Problem statement: In the listing below, locate the lines bearing the word "César". Copy every one of them.

Supplied data:
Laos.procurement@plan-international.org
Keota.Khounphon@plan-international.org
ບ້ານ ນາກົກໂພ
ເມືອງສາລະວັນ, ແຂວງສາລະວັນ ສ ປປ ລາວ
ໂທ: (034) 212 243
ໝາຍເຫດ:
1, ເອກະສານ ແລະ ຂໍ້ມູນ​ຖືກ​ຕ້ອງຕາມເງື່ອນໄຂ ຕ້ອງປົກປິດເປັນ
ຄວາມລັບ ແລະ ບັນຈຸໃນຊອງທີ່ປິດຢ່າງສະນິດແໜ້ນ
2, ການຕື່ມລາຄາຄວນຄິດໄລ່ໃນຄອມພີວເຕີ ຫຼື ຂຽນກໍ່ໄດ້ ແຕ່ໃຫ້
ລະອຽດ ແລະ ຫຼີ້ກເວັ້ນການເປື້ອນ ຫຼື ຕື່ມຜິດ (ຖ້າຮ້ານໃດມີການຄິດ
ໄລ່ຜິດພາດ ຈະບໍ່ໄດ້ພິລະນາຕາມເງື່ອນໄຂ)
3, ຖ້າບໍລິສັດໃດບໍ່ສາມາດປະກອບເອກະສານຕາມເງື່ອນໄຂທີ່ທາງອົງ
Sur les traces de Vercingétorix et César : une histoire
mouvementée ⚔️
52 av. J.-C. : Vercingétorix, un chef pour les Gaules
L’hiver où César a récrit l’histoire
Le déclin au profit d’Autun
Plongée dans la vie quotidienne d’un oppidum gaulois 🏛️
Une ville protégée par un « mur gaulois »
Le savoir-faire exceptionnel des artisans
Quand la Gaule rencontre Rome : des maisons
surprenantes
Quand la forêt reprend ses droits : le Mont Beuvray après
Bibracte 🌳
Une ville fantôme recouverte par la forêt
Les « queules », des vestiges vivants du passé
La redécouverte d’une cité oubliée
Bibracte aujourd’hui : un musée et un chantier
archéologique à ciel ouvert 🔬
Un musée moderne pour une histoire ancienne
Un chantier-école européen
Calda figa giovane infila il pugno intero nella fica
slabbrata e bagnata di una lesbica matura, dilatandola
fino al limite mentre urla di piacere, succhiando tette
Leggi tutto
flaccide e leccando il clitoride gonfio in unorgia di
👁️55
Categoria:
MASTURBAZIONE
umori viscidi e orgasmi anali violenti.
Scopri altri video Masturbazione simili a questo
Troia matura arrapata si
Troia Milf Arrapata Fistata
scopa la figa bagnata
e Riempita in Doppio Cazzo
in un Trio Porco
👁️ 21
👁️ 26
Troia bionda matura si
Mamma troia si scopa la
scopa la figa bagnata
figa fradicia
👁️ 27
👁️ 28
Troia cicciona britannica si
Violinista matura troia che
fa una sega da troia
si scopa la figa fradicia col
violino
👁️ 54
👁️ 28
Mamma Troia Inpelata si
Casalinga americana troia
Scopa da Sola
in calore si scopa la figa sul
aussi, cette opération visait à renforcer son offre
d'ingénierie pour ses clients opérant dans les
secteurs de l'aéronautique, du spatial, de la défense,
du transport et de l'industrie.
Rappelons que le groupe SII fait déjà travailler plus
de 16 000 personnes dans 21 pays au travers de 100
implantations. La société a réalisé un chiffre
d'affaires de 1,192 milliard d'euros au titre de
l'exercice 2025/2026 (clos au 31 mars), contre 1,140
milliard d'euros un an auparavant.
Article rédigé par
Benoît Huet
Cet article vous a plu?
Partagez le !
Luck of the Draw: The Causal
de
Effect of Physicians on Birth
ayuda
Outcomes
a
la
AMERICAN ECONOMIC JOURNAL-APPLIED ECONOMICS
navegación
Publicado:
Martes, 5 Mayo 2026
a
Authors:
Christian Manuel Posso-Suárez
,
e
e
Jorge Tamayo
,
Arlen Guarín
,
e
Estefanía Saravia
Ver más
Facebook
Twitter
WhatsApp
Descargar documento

* * *

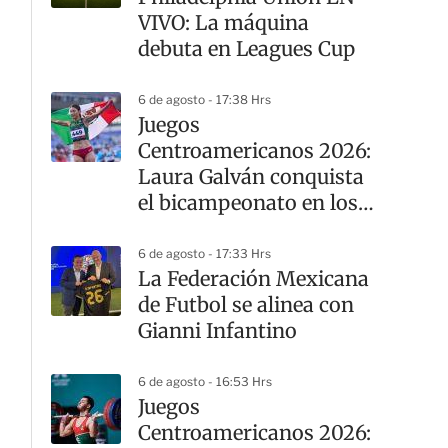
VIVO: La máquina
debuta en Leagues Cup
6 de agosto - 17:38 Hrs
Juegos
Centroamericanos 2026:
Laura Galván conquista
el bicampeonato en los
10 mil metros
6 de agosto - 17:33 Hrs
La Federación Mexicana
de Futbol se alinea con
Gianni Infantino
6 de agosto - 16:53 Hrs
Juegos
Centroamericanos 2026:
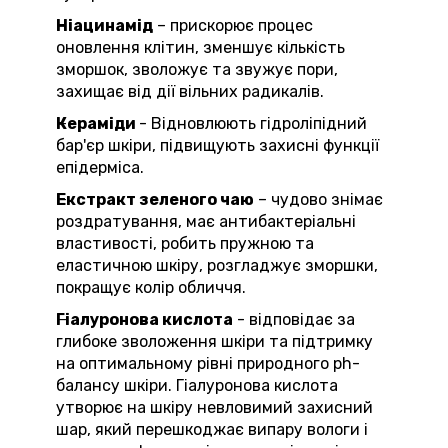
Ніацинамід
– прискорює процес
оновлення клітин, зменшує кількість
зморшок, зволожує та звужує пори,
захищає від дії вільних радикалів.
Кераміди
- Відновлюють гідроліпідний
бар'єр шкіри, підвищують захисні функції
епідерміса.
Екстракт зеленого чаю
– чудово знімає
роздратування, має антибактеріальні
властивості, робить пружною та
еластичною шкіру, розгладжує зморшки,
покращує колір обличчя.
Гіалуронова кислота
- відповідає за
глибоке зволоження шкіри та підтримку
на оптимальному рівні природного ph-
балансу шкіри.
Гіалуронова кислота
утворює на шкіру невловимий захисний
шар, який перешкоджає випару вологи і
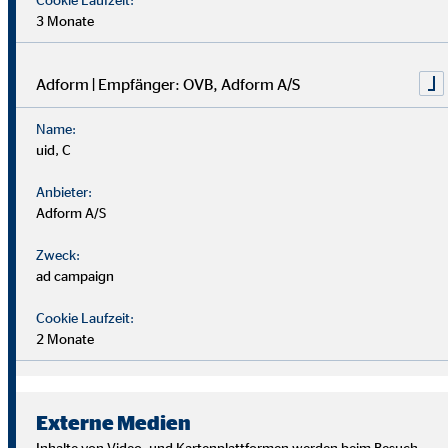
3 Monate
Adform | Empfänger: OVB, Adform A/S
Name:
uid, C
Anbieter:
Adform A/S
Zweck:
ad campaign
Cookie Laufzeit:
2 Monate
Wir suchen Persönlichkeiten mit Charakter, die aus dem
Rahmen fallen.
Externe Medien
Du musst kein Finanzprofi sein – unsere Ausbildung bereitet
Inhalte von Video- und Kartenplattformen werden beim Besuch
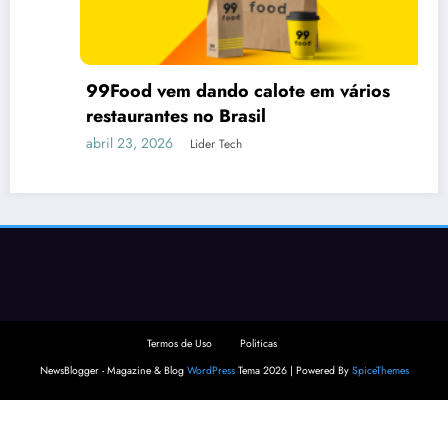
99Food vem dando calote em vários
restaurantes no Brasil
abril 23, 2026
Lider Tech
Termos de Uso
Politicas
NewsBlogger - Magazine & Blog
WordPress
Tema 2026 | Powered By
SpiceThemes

Answer section:
Sur les traces de Vercingétorix et César : une histoire
L’hiver où César a récrit l’histoire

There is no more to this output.